During the course of a 20- to 25-minute conversation on Tuesday, Biden “reaffirmed his support” for the 1998 deal that put an end to the violence in Northern Ireland, according to a statement from the president-elect’s team.

A British official confirmed that Biden raised the Good Friday Agreement in the context of Brexit negotiations, and that Johnson responded by promising the president-elect that Britain would uphold the peace accord.

Biden spoke later to Irish Prime Minister Micheal Martin, and again made a point of emphasizing his backing for peace in the region.

The exchange with Johnson marks an uncomfortable start to the newest incarnation of the so-called special relationship between the U.K. and the U.S. and suggests Biden will not be an unequivocal backer of Johnson’s Brexit project in the way President Donald Trump has been.
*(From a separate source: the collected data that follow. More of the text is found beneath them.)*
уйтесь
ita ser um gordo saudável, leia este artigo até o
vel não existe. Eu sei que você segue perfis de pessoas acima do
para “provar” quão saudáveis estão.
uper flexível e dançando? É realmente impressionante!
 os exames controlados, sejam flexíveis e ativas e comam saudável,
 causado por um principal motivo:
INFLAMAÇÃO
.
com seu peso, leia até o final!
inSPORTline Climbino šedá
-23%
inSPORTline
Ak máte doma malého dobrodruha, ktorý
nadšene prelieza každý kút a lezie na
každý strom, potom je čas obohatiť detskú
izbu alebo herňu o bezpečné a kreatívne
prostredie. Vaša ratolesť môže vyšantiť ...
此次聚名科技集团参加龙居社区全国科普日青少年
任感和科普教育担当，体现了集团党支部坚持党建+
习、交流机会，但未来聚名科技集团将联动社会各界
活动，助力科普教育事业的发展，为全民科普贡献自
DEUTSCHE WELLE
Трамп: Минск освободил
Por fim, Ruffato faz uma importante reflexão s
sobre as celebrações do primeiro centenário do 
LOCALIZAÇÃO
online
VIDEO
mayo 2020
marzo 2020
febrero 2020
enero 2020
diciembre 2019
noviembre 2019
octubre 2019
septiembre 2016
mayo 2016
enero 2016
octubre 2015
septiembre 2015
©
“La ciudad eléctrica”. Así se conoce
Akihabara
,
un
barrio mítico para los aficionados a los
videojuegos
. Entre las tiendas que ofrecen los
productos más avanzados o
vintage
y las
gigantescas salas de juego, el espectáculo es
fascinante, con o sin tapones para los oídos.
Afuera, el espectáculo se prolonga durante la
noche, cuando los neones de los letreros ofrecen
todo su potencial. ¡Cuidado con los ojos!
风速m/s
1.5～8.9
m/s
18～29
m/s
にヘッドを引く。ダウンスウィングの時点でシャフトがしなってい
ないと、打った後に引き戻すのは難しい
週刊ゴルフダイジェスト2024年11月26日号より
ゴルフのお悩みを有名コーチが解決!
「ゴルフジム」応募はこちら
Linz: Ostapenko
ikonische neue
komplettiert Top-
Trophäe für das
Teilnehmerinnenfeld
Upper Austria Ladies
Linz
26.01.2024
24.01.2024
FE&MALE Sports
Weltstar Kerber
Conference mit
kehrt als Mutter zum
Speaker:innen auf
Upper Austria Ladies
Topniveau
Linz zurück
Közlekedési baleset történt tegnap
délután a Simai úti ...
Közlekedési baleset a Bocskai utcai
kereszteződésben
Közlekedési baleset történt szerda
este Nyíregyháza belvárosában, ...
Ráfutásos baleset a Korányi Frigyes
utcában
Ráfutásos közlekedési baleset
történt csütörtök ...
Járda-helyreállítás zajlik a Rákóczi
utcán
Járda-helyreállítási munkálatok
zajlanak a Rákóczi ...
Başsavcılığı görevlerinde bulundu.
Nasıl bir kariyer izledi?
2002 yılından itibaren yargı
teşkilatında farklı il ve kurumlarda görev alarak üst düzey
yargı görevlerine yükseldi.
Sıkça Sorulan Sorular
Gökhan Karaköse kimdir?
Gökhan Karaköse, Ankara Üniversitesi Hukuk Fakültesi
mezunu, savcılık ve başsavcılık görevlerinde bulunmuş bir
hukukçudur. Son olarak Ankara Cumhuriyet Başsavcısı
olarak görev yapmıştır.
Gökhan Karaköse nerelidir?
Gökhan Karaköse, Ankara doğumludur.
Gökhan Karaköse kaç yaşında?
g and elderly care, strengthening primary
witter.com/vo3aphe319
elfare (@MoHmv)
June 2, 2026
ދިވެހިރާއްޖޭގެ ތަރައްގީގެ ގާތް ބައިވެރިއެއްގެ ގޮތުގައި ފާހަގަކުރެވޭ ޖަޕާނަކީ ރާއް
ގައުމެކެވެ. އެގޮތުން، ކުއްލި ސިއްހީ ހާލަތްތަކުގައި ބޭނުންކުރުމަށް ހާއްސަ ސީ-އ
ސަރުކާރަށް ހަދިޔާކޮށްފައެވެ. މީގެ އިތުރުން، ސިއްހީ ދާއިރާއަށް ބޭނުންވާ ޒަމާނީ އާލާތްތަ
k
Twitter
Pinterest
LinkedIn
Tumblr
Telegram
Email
The two men have never met in person, and Biden has shown himself to be fiercely proud of his Irish roots. His transition to power comes at a delicate phase in the U.K.’s divorce from the European Union. Unlike Trump, Biden was opposed to Brexit and has aired his views on it.

Known History

Back in September, Biden raised his concerns over Johnson’s plan to break international law by reneging on parts of the Brexit divorce agreement he struck with the EU relating to trade with Northern Ireland.

President Barack Obama, who Biden served under, famously weighed in on the 2016 referendum to say that if the U.K. opted out of the EU the U.S. would be put at the “back of the queue” when it came to trade talks.

Those talks, begun under Trump, will now likely be followed up by a Biden administration in a process that could take years, judging by the length of previous trade negotiations.

Biden had said in September that any U.S. trade deal with the U.K. must be “contingent” on respecting the Northern Ireland peace agreement and avoiding a return to a hard border with the Republic of Ireland.

A British official said the call was friendly and good. The U.K. has always insisted its plans do not compromise peace in the region and are intended to safeguard stability.